RECORDS FOR PROCESSING Start Marker

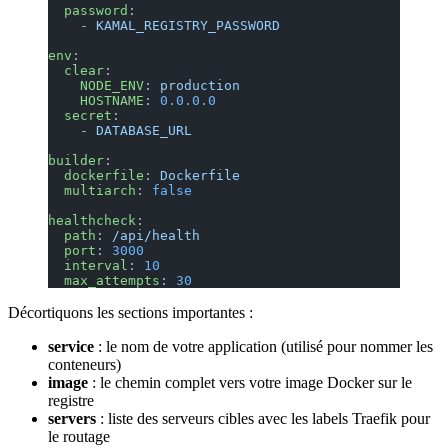
  password
:
    - 
KAMAL_REGISTRY_PASSWORD
env
:
  clear
:
    NODE_ENV
: 
production
    HOSTNAME
: 
0.0.0.0
  secret
:
    - 
DATABASE_URL
builder
:
  dockerfile
: 
Dockerfile
  multiarch
: 
false
healthcheck
:
  path
: 
/api/health
  port
: 
3000
  interval
: 
10
  max_attempts
: 
30
Décortiquons les sections importantes :
service
: le nom de votre application (utilisé pour nommer les
conteneurs)
image
: le chemin complet vers votre image Docker sur le
registre
servers
: liste des serveurs cibles avec les labels Traefik pour
le routage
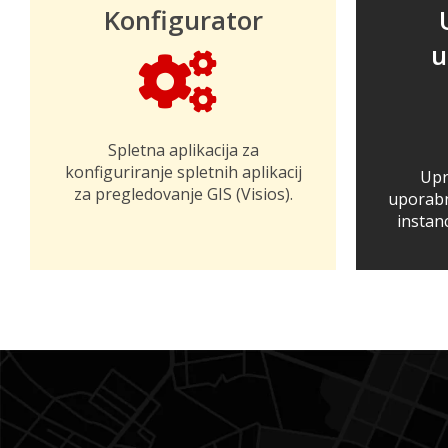
Konfigurator
u
Spletna aplikacija za
konfiguriranje spletnih aplikacij
Upr
za pregledovanje GIS (Visios).
uporabn
instanc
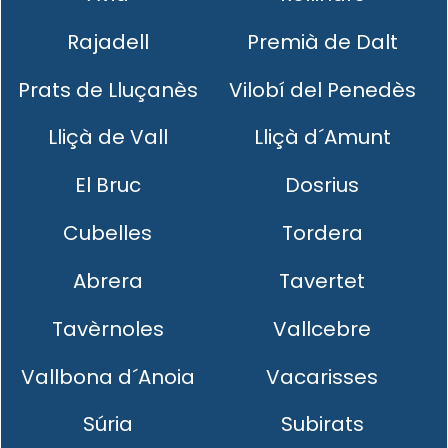
Rajadell
Premià de Dalt
Prats de Lluçanès
Vilobí del Penedès
Lliçà de Vall
Lliçà d´Amunt
El Bruc
Dosrius
Cubelles
Tordera
Abrera
Tavertet
Tavèrnoles
Vallcebre
Vallbona d´Anoia
Vacarisses
Súria
Subirats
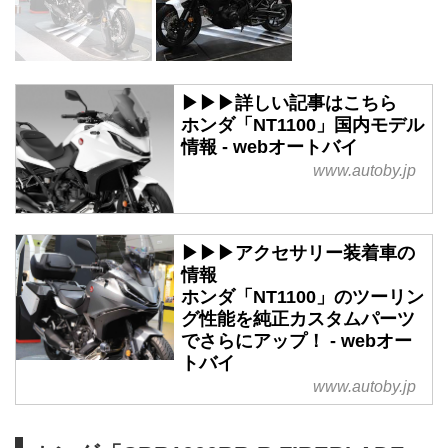
▶▶▶詳しい記事はこちら
ホンダ「NT1100」国内モデル
情報 - webオートバイ
www.autoby.jp
▶▶▶アクセサリー装着車の
情報
ホンダ「NT1100」のツーリン
グ性能を純正カスタムパーツ
でさらにアップ！ - webオー
トバイ
www.autoby.jp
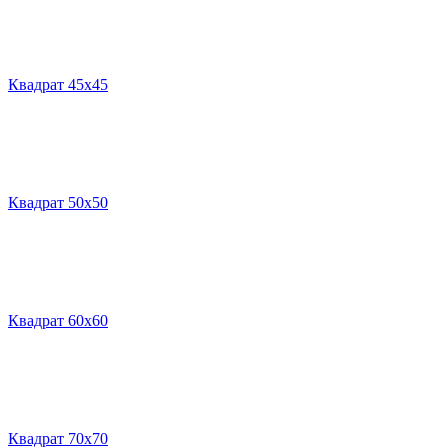
Квадрат 45х45
Квадрат 50х50
Квадрат 60х60
Квадрат 70х70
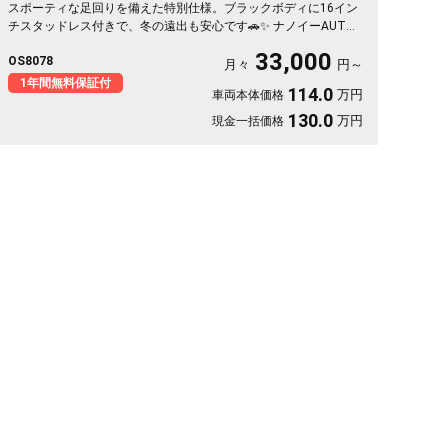
スポーティな足回りを備えた特別仕様。ブラックボディに16イン
チスタッドレス付きで、冬の遠出も安心です🚗✨ ナノイーAUTO
エアコンとハーフレザーシートで車内は快適そのもの。純正SDナ
33,000
OS8078
ビとバックカメラで、初めての道も駐車もスッと決まります🎵 週
月々
円～
末のドライブも通勤も、燃費を気にせず走り出せる一台💫《1年保
1年間無料保証付
114.0
万円
車両本体価格
証付》👍
130.0
万円
現金一括価格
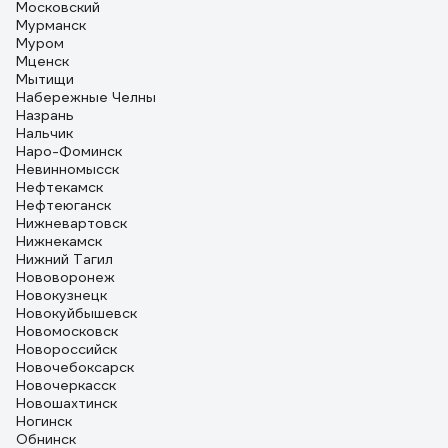
Московский
Мурманск
Муром
Мценск
Мытищи
Набережные Челны
Назрань
Нальчик
Наро-Фоминск
Невинномысск
Нефтекамск
Нефтеюганск
Нижневартовск
Нижнекамск
Нижний Тагил
Нововоронеж
Новокузнецк
Новокуйбышевск
Новомосковск
Новороссийск
Новочебоксарск
Новочеркасск
Новошахтинск
Ногинск
Обнинск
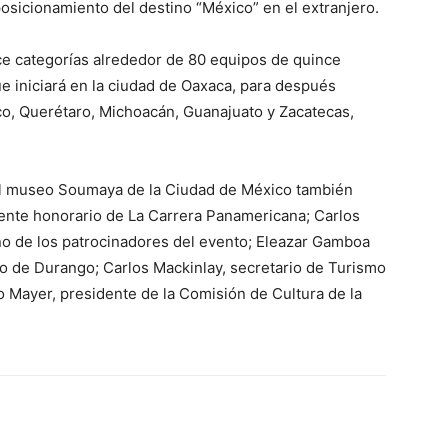
osicionamiento del destino “México” en el extranjero.
ce categorías alrededor de 80 equipos de quince
e iniciará en la ciudad de Oaxaca, para después
o, Querétaro, Michoacán, Guanajuato y Zacatecas,
el museo Soumaya de la Ciudad de México también
ente honorario de La Carrera Panamericana; Carlos
no de los patrocinadores del evento; Eleazar Gamboa
do de Durango; Carlos Mackinlay, secretario de Turismo
o Mayer, presidente de la Comisión de Cultura de la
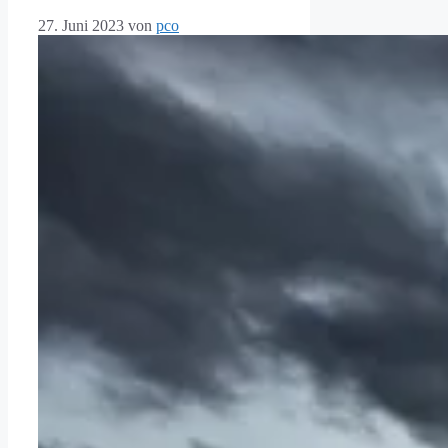
27. Juni 2023
von
pco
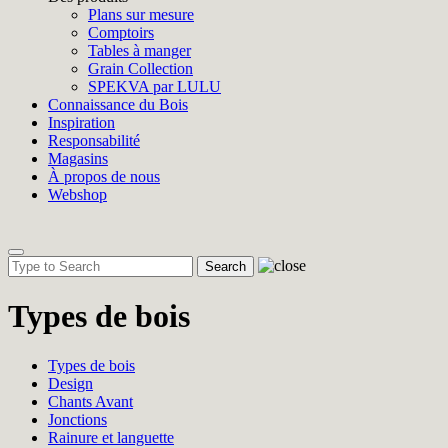
Plans sur mesure
Comptoirs
Tables à manger
Grain Collection
SPEKVA par LULU
Connaissance du Bois
Inspiration
Responsabilité
Magasins
À propos de nous
Webshop
Toggle
navigation
Types de bois
Types de bois
Design
Chants Avant
Jonctions
Rainure et languette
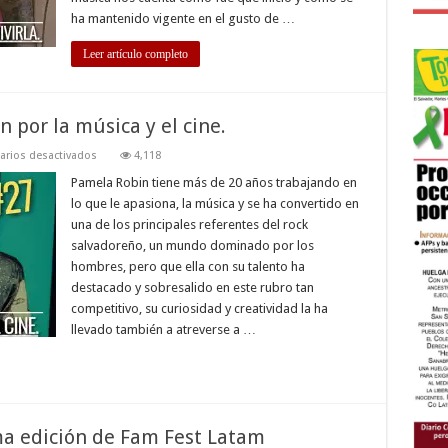
vivirla
ha mantenido vigente en el gusto de …
Leer artículo completo
 por la música y el cine.
en
rios desactivados
4,118
Pamela
Robin:
Pamela Robin tiene más de 20 años trabajando en
amor
lo que le apasiona, la música y se ha convertido en
y
pasión
una de los principales referentes del rock
por
salvadoreño, un mundo dominado por los
la
música
hombres, pero que ella con su talento ha
y
el
destacado y sobresalido en este rubro tan
cine.
competitivo, su curiosidad y creatividad la ha
llevado también a atreverse a …
ma edición de Fam Fest Latam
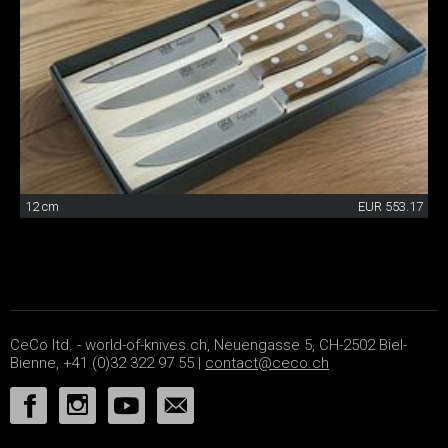
12 cm
EUR 553.17
CeCo ltd. - world-of-knives.ch, Neuengasse 5, CH-2502 Biel-
Bienne, +41 (0)32 322 97 55 |
contact@ceco.ch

RECORDS FOR PROCESSING End Marker

* WORK ORDER
Copy each line in the listing where "México" appears.

* TASK SOLUTION
osicionamiento del destino “México” en el extranjero.
el museo Soumaya de la Ciudad de México también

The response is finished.